Pull out every line below that holds the word "được".

_Provided data_:

--- --- ---

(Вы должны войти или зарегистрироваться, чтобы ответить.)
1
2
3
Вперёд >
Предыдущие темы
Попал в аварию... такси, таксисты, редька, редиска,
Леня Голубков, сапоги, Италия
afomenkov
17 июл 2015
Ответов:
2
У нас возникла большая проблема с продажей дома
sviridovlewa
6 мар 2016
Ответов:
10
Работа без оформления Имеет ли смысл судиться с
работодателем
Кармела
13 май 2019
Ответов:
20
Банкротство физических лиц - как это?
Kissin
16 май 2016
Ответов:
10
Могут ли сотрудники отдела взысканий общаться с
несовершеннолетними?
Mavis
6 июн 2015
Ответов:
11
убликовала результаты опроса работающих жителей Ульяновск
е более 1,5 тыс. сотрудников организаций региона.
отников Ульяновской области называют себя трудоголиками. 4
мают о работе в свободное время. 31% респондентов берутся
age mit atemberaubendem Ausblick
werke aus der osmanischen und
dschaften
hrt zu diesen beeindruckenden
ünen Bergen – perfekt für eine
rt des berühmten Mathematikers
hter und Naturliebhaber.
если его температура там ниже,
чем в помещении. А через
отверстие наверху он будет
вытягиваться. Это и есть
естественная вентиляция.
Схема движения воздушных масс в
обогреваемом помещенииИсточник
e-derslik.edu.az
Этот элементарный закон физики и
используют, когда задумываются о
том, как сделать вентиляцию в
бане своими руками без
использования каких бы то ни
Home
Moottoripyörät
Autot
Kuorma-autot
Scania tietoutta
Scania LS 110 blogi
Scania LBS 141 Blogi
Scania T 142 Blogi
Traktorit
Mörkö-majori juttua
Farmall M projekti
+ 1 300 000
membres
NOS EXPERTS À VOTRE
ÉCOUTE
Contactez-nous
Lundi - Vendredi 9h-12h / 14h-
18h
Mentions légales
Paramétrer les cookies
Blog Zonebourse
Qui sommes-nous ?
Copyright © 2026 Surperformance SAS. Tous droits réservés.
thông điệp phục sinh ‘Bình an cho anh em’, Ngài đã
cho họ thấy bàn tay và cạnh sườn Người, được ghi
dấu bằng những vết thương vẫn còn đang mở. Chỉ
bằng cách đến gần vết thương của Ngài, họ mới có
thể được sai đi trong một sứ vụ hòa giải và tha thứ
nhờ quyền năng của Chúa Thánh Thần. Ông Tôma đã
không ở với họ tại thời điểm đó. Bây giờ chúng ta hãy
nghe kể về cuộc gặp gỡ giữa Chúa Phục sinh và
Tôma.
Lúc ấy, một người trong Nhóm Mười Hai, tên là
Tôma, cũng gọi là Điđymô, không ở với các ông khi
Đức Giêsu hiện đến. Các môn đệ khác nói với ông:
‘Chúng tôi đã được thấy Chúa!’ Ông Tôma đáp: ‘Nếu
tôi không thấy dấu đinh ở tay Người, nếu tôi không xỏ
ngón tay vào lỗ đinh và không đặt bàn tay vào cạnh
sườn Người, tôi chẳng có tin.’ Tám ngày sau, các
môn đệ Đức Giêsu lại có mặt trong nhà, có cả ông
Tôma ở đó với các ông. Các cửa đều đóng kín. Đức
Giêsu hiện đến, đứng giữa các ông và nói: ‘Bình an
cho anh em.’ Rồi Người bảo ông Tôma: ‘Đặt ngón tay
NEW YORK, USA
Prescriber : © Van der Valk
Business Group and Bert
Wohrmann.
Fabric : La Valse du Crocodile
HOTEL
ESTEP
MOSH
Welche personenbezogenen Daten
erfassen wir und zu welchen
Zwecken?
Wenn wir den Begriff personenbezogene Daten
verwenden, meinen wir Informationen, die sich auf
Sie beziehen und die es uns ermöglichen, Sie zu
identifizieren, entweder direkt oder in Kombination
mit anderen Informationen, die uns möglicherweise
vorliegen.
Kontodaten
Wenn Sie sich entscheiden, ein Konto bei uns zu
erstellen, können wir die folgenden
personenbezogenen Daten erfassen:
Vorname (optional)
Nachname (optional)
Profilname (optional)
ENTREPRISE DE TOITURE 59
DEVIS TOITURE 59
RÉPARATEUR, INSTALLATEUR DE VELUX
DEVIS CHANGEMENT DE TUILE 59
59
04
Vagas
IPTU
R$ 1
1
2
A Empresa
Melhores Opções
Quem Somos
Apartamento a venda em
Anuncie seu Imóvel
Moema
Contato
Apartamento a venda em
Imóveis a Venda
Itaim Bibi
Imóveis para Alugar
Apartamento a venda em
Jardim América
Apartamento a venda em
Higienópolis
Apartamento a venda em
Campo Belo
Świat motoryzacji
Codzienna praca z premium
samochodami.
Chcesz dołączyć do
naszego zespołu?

--- --- ---

_Written response_:
cho họ thấy bàn tay và cạnh sườn Người, được ghi
thể được sai đi trong một sứ vụ hòa giải và tha thứ
‘Chúng tôi đã được thấy Chúa!’ Ông Tôma đáp: ‘Nếu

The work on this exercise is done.